Kahramanlık Mehmetçiğin derisidir, dişidir, tırnağıdır, alnının çizgisidir.
Kahramanlık O’nun vücudunun ve ruhunun tabii bir parçasıdır. Bakışı
kahramanlıktır, yürüyüşü kahramanlıktır, türküsü kahramanlıktır Mehmetçiğin.

“ Gerçek kahramanlar öldü. Ben yaşıyorum. Nasıl kendime kahraman derim?”
diyerek ağlayan Çavuş!

İnsanlığın yüreğinde damıtıldığı Mehmetçik! Asırlara hakim olmuş muazzam bir
kültür ve medeniyeti cümle cümle ifade edebilen büyük sanatkar!

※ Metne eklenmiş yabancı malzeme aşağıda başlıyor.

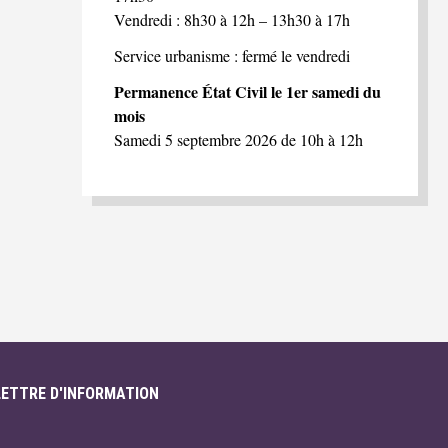
Vendredi : 8h30 à 12h – 13h30 à 17h
Service urbanisme : fermé le vendredi
Permanence État Civil le 1er samedi du
mois
Samedi 5 septembre 2026 de 10h à 12h
LETTRE D'INFORMATION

Sen benim elle tutulan gözle görülen medeniyetimsin. Elle tutulmayan gözle
görülmeyen bütün abidelerimi de hissettiriyorsun.

Bu ülke her şeyini kaybetse de tek bir Mehmetçiği kalsa yine dizlerinin
üzerinde doğrulup kükrer. Kalkıp ileri atılır. Çünkü bütün mazimiz,
toprağımız, eserlerimiz, O’nun yüreğinde istif edilmiş, O’nun yüreğinde
yoğunlaştırılmış, atom küçüklüğünde atom gücünde oraya emanet edilmiştir.

Kahramanlar mangasının yiğit komutanı… Güzel Ordu’nun güzel neferi!
Zaferler abidesi evladımız. Karargaha gittiğiniz gün topluca çektirdiğiniz
resim, binbaşı iken emekli olan Sayılan Yüzbaşı’nın evinde, her zaman
oturduğu koltuğun tam karşısında duruyor. Sayılan Yüzbaşı resminize her
baktığında senin ıslak yanaklarından öptüğü o günü hatırlıyor. Sonra O’nun
da yanakları ıslanıyor. Kim olduğunuzu soranlara “ Kore Türk Tugayı’nın
Kahramanlar Mangası ” diyor. Ardından parmağı ile seni işaret edip “ Bu var
ya.bu..” diyor: “ O başkaydı, bambaşkaydı. Manganın komutanıydı…” Daha
başka bir şey söyleyemiyor. Koltuğuna çekilip uzaklara dalıyordu.

REKLAM ALANI
Yorumlar

Henüz yorum yapılmamış.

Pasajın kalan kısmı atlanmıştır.